Los médicos del Hospital 12 de Octubre, en Madrid, han lanzado una campaña de gran importancia. Alertan sobre los peligros que tiene zarandear a un bebé cuando se quiere consolar en su llanto. Sobre todo durante su primer año de vida, porque puede provocar daños cerebrales.

Zarandear al bebé es más común de lo que creemos

La alerta saltó hace poco tiempo cuando un bebé de dos meses fue ingresado en la UCI. Tenía hemorragia intracraneal y los médicos confirmaron que las lesiones no fueron por un golpe. Se debieron a lo que se conoce como síndrome del bebé zarandeado.

Esto, también es conocido como Trauma Craneal No Accidental (TCNA) y puede provocar lesiones muy importantes en el bebé.

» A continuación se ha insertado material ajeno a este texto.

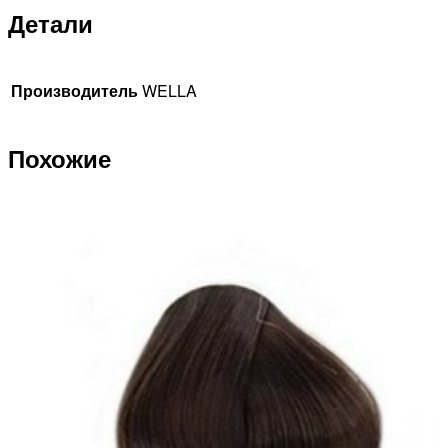
Детали
Производитель
WELLA
Похожие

Entre ellas se encuentran fracturas costales, problemas de visión, hemorragias, asfixia o incluso la muerte.

Este síndrome se caracteriza por una hemorragia intracraneal y retiniana así como edema cerebral y posibles fracturas óseas. Normalmente estos daños suelen estar ocultos o no hay signos que los revelen, siendo casi imperceptibles.

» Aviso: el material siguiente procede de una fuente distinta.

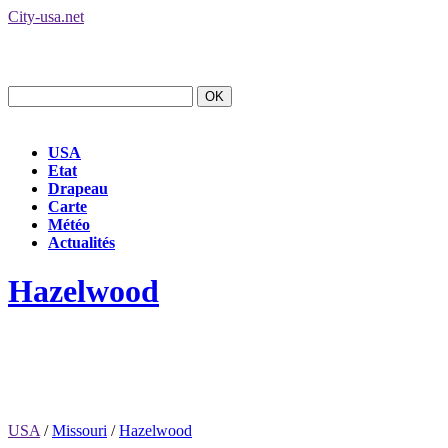
City-usa.net
USA
Etat
Drapeau
Carte
Météo
Actualités
Hazelwood
USA
/
Missouri
/
Hazelwood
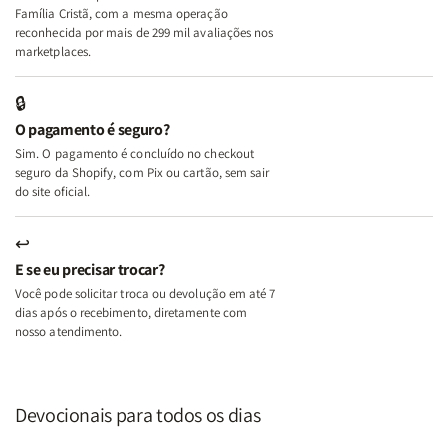
+
+
Família Cristã, com a mesma operação
A
A
reconhecida por mais de 299 mil avaliações nos
Mulher
Mulher
marketplaces.
que
que
Edifica
Edifica
🔒
o
o
O pagamento é seguro?
Lar
Lar
Sim. O pagamento é concluído no checkout
seguro da Shopify, com Pix ou cartão, sem sair
do site oficial.
↩
E se eu precisar trocar?
Você pode solicitar troca ou devolução em até 7
dias após o recebimento, diretamente com
nosso atendimento.
Devocionais para todos os dias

Los expertos han hablado mucho sobre ello y han advertido a la población. Esta clase de zarandeos al bebé no suelen ser premeditados. Suelen hacerse en momentos de desesperación cuando no consiguen calmar al bebé.

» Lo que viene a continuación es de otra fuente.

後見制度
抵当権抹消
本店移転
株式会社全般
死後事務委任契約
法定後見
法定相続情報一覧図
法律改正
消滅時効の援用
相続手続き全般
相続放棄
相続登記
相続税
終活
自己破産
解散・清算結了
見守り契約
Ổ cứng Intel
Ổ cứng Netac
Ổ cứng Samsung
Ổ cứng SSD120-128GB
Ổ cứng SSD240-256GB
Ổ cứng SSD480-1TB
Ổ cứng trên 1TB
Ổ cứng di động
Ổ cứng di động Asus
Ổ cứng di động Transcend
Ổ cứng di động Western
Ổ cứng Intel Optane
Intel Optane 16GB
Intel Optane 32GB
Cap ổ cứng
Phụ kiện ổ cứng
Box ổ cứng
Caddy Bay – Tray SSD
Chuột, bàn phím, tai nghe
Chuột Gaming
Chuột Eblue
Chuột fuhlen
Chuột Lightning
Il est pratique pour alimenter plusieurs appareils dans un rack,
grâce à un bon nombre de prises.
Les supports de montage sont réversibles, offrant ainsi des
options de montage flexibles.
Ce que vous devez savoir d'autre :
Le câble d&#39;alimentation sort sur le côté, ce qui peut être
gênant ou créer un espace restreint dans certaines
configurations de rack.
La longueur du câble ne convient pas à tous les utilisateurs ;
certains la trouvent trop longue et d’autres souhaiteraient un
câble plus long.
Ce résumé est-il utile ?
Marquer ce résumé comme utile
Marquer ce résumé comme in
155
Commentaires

También han dejado claro que este síndrome puede ocurrir en cualquier clase de nivel socioeconómico y cultural. Aún así, no deja de ser un importante factor de riesgo en la juventud de los padres, embarazos no deseados, niños irritables o con problemas de neurodesarrollo, aislamiento social o familiar, etc.

Lo que sucedió con la recién nacida en Valencia no debe repetirse y la pequeña se encuentra tutelada por la Generalitat Valenciana. Ingresó en la UCI con diferentes hemorragias intracraneales y las investigaciones no tardaron en ponerse en marcha.

Un bebé puede llorar durante horas

Según declaraciones de los expertos, un bebé sano puede llegar a llorar durante muchas horas. El llanto va evolucionando siguiendo una curva que comienza a las dos semanas de vida. Tiene un pico a los dos o tres meses y desde los cuatro o cinco meses comienza a reducirse. Es algo natural que hay que aceptar y no hay ninguna fórmula mágica para hacer que se calmen, solo cariño y paciencia.

Lo que no hay que hacer es esto que ha hecho esta pareja de Valencia y que ha puesto en riesgo la vida de su bebé. Recuerda, cariño y mucha paciencia, nunca zarandear a los más pequeños e indefensos porque son los papás y las mamás quienes tienen que protegerlos.